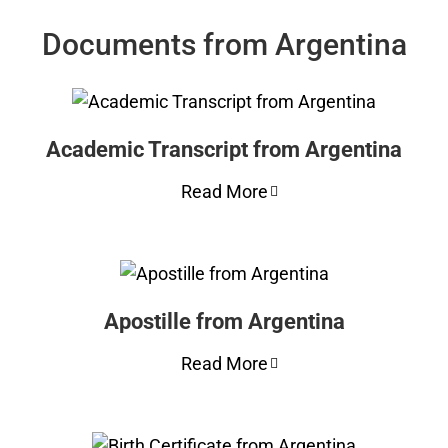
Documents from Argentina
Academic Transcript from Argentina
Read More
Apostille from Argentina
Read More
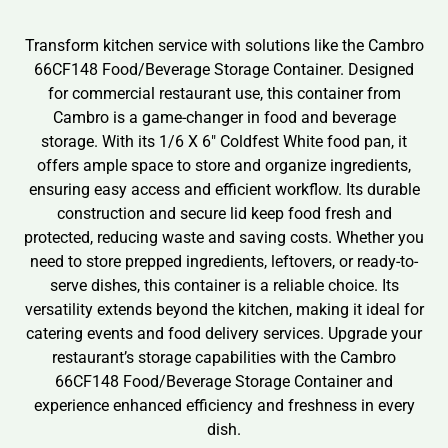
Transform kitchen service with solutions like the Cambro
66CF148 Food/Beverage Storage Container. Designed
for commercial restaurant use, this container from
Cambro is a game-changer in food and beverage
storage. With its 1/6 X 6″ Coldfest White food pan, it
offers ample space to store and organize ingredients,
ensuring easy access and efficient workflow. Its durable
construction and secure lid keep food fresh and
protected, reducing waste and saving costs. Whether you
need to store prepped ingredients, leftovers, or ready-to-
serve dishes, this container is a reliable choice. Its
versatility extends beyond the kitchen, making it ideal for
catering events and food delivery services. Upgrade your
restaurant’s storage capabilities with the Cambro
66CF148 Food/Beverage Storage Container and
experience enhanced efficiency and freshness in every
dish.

◆ YOUR OBJECTIVE
Reproduce the complete set of records verbatim and omit the pictures.

◆ FINAL ANSWER
Documents from Argentina
Academic Transcript from Argentina
Read More
Apostille from Argentina
Read More
Transform kitchen service with solutions like the Cambro
66CF148 Food/Beverage Storage Container. Designed
for commercial restaurant use, this container from
Cambro is a game-changer in food and beverage
storage. With its 1/6 X 6″ Coldfest White food pan, it
offers ample space to store and organize ingredients,
ensuring easy access and efficient workflow. Its durable
construction and secure lid keep food fresh and
protected, reducing waste and saving costs. Whether you
need to store prepped ingredients, leftovers, or ready-to-
serve dishes, this container is a reliable choice. Its
versatility extends beyond the kitchen, making it ideal for
catering events and food delivery services. Upgrade your
restaurant’s storage capabilities with the Cambro
66CF148 Food/Beverage Storage Container and
experience enhanced efficiency and freshness in every
dish.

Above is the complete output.